Records drawn from a dataset
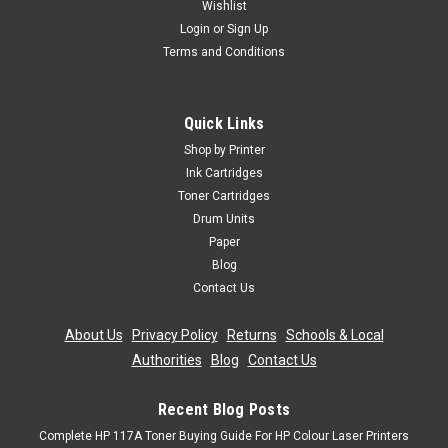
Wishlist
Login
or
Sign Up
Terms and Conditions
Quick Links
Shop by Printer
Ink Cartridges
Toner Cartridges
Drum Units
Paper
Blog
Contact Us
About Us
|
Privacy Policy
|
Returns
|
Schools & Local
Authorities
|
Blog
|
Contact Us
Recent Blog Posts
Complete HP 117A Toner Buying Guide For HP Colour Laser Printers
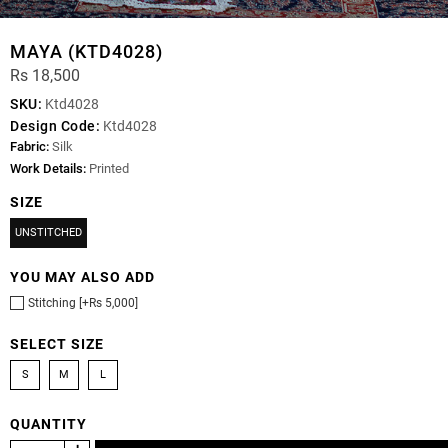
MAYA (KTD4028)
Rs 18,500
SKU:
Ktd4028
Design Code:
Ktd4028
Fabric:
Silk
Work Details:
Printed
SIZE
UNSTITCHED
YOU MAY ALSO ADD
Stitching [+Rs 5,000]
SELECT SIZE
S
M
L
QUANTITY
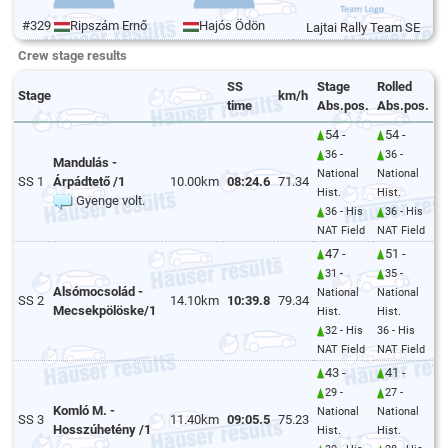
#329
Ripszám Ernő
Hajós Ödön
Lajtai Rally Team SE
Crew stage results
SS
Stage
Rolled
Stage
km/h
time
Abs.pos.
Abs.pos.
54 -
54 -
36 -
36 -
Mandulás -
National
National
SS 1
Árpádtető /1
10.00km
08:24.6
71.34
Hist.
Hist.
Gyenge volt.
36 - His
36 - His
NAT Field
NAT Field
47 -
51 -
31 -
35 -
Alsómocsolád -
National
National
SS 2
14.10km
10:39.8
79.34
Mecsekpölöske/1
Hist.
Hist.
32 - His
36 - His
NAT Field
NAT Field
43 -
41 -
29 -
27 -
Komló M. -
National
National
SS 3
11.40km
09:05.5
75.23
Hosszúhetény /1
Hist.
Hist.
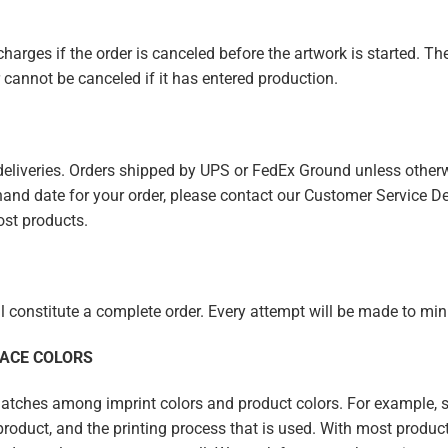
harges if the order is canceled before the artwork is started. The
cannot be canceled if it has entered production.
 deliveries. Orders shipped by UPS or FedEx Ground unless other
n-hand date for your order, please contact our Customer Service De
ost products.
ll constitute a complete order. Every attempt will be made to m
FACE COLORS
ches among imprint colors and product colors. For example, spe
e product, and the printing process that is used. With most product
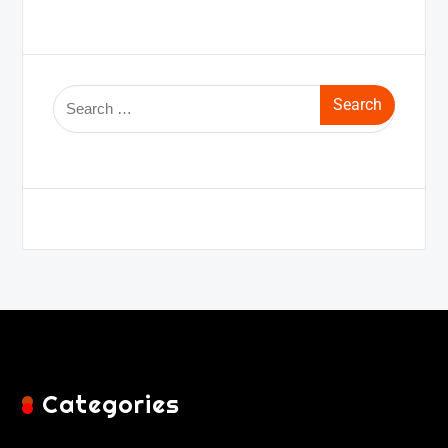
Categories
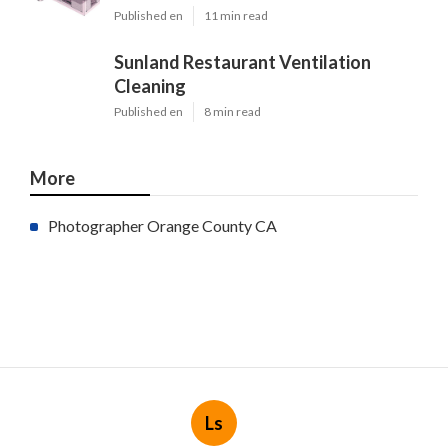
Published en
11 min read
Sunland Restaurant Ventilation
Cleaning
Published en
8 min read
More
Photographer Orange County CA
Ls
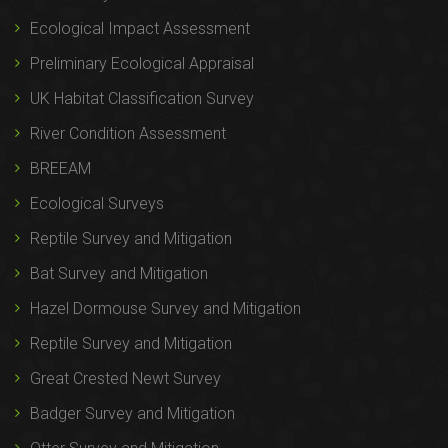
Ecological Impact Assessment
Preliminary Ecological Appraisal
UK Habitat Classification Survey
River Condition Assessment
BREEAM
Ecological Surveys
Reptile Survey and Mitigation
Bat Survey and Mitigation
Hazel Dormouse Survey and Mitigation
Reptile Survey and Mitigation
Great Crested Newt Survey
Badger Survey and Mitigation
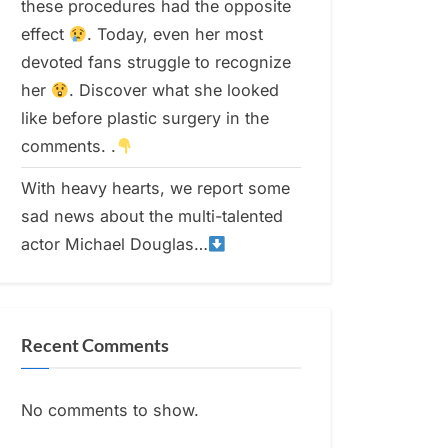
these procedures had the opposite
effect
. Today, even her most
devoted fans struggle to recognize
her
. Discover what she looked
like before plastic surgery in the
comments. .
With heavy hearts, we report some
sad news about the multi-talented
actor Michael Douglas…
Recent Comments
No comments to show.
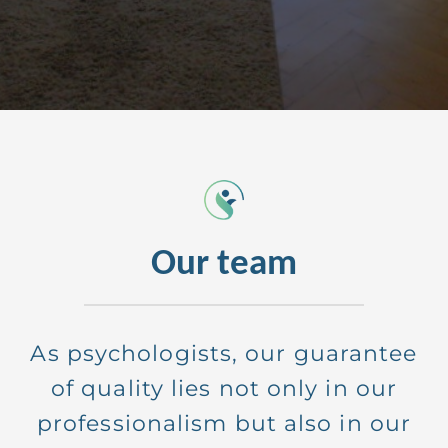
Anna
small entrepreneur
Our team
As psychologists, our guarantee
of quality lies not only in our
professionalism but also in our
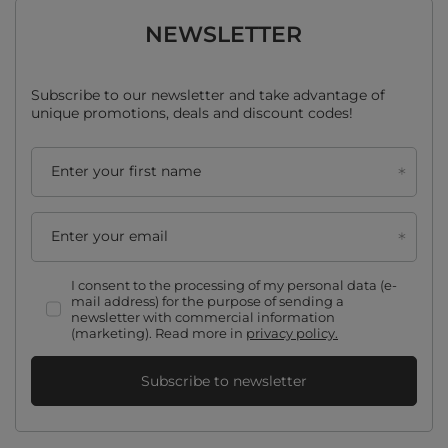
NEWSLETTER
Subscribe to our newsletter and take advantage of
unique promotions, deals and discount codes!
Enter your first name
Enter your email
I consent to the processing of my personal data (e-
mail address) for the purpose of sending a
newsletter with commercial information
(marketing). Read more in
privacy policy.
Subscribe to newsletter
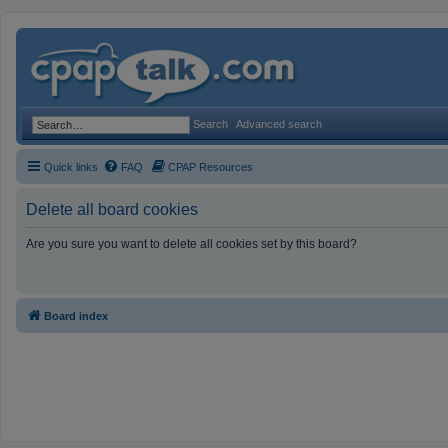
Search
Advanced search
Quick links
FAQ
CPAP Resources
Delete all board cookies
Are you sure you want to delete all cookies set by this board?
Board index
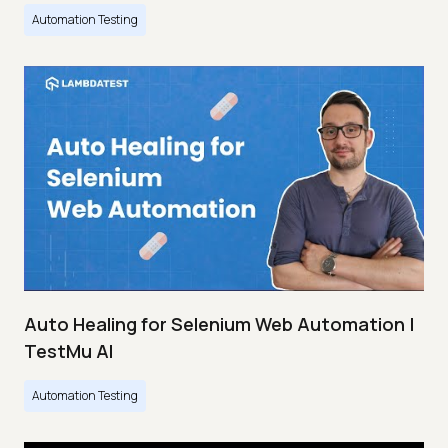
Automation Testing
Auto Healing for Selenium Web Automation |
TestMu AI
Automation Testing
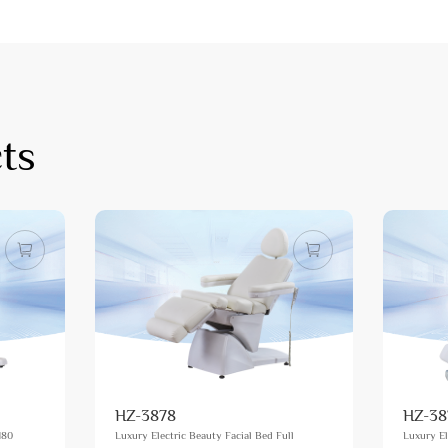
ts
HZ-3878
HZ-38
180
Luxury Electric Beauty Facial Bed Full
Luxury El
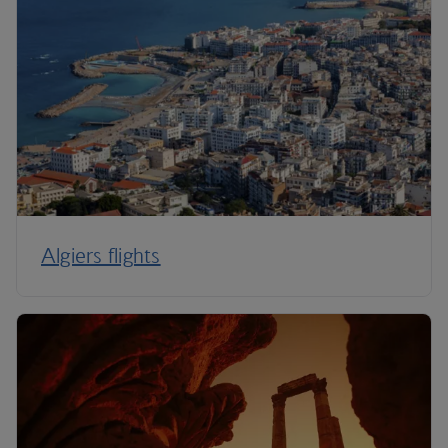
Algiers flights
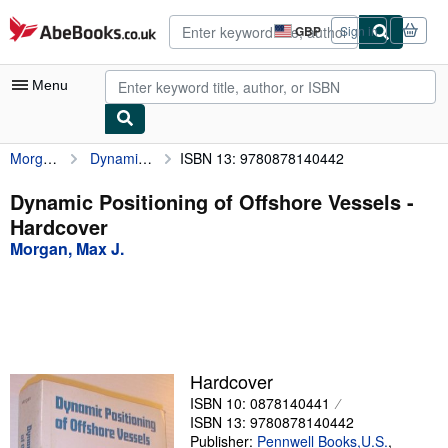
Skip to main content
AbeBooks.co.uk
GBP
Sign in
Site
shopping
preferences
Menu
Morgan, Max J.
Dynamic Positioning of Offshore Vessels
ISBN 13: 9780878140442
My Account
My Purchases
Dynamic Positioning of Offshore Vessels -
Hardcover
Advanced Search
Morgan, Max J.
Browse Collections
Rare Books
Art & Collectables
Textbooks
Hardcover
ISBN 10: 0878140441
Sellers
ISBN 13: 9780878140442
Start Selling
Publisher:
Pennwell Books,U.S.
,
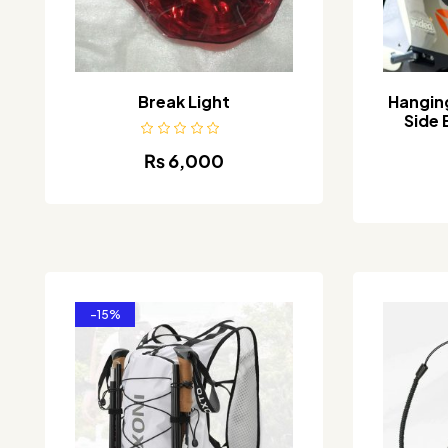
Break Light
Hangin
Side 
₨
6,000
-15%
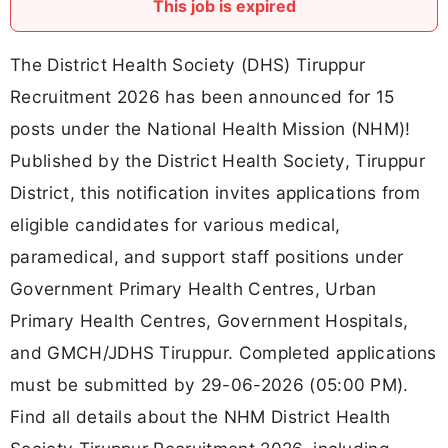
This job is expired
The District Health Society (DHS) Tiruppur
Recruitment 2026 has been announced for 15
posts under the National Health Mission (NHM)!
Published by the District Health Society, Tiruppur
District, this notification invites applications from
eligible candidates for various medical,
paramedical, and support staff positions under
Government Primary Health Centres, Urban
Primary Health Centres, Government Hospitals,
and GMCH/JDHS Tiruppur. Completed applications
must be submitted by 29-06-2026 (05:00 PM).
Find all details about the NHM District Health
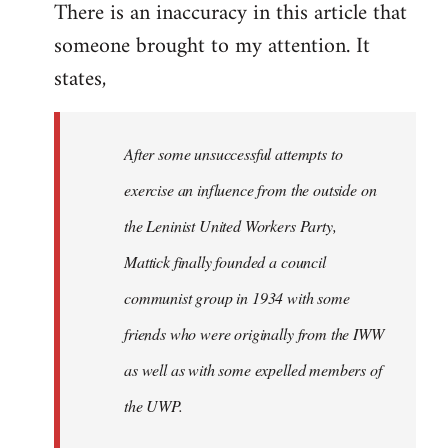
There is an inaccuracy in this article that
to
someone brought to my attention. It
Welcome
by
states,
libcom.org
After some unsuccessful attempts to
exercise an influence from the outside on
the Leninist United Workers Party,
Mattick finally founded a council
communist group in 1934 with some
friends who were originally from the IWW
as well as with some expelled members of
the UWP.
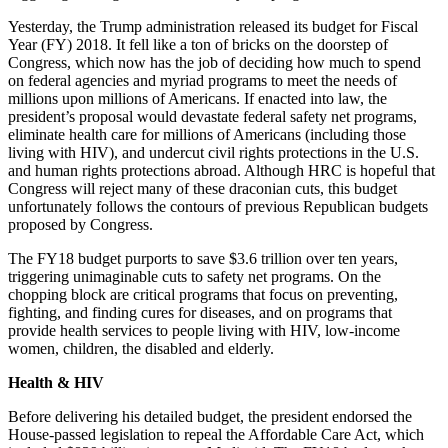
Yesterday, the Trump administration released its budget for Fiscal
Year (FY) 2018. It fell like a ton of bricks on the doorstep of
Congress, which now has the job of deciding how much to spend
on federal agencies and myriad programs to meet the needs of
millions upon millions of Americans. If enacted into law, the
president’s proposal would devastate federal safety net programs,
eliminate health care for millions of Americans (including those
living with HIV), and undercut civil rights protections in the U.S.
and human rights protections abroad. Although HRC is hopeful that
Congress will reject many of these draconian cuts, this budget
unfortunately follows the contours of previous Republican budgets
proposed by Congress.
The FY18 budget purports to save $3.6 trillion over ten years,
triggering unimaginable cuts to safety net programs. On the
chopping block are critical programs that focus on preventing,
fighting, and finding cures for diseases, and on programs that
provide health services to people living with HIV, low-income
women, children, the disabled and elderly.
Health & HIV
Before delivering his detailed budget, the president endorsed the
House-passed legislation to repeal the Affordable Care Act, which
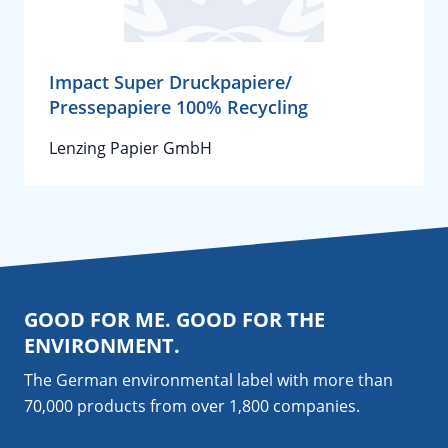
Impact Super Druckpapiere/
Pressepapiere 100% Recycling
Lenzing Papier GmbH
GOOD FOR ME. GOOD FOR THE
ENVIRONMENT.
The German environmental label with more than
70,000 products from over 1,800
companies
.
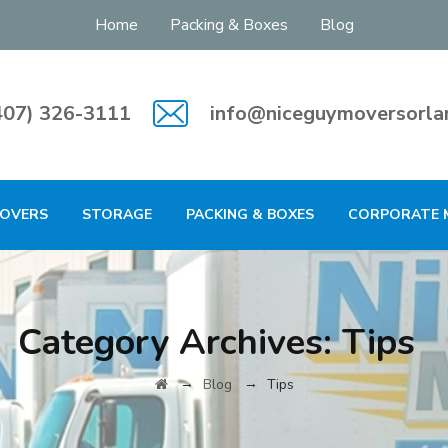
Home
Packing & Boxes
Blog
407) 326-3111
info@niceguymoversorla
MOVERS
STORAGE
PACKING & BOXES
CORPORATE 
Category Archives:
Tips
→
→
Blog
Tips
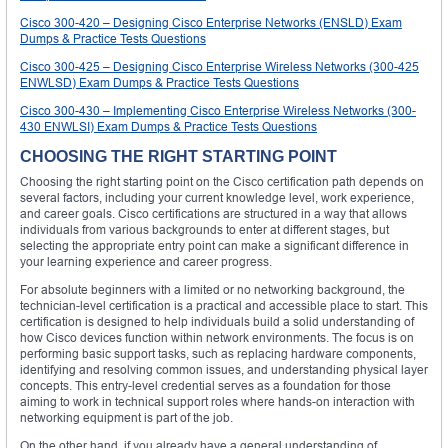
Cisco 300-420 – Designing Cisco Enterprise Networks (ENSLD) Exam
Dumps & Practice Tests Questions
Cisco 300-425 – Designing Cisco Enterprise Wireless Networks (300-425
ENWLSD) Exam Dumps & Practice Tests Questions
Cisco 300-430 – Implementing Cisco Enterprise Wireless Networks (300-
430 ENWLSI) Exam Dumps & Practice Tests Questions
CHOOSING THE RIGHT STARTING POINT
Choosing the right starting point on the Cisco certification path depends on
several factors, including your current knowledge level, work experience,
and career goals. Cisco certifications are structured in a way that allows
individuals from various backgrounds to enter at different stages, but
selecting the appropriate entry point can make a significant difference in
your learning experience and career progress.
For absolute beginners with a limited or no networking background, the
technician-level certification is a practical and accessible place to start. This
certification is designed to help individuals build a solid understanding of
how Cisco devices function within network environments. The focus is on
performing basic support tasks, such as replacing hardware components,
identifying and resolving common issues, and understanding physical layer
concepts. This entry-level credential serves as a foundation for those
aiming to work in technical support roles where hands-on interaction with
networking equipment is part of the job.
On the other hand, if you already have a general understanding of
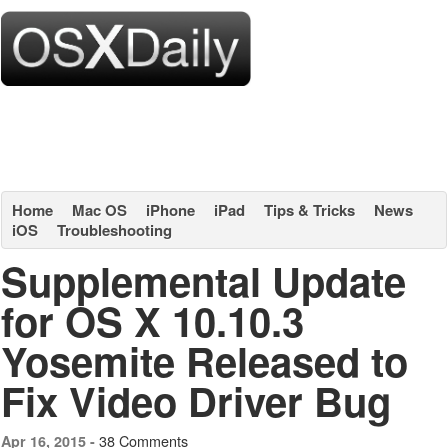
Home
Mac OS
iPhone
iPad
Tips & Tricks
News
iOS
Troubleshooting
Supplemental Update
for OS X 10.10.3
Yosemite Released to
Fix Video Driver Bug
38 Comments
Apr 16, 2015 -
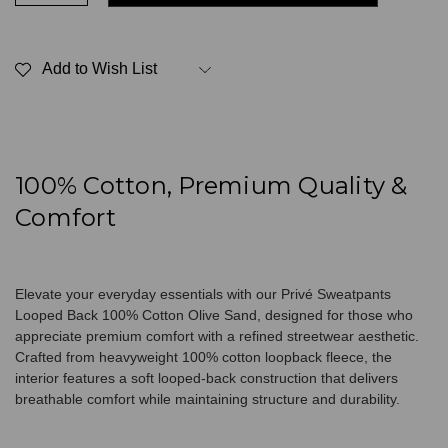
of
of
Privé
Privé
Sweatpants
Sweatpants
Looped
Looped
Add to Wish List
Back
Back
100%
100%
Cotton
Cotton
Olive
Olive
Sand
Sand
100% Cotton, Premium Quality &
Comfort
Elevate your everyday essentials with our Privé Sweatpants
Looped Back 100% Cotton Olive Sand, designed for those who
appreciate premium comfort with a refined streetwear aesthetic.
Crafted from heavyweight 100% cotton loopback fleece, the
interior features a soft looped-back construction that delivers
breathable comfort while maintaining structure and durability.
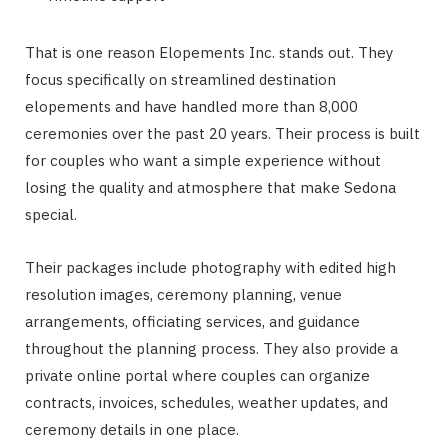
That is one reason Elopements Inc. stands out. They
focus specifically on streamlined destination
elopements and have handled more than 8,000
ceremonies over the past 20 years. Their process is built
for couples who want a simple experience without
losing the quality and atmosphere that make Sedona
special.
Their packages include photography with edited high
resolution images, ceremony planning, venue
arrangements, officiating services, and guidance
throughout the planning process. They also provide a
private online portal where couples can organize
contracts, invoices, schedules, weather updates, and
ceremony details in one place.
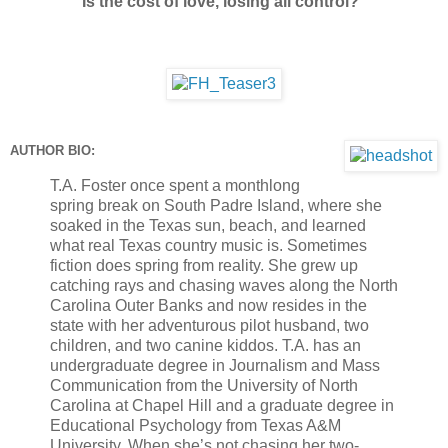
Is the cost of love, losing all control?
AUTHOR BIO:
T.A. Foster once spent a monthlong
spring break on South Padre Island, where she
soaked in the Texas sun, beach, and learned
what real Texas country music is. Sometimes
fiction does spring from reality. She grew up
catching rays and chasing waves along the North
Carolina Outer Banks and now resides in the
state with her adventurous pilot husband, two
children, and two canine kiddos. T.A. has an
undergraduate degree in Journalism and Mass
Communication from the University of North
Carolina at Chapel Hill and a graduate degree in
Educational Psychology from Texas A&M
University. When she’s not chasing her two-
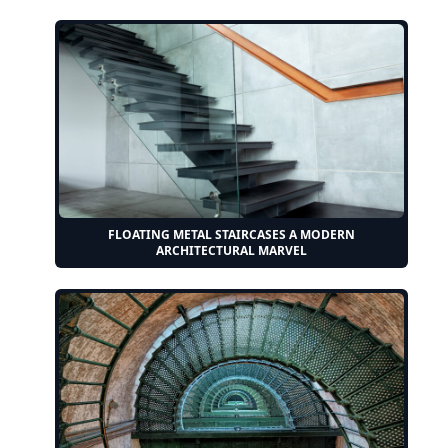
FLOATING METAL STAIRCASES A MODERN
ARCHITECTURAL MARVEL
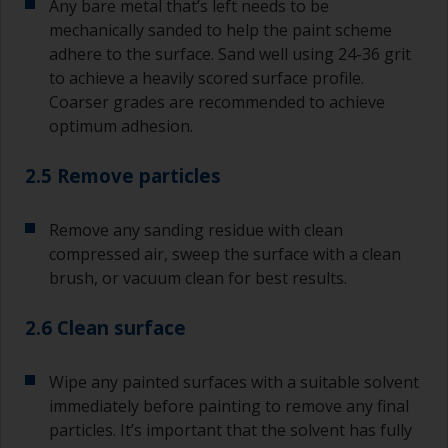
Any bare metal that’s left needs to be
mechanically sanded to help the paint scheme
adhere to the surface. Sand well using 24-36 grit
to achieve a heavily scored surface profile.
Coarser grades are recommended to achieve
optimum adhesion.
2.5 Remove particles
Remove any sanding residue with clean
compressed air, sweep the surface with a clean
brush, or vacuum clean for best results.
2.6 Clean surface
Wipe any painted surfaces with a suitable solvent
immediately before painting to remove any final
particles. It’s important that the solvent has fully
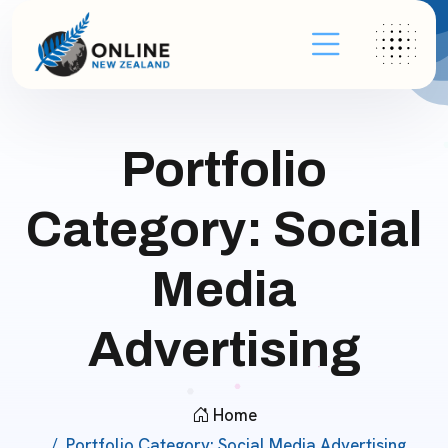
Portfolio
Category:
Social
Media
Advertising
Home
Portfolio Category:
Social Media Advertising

• THE PROBLEM: If a line of the data contains "Assessment", copy it out.

• TASK ANSWER:
Ecological Impact Assessment
River Condition Assessment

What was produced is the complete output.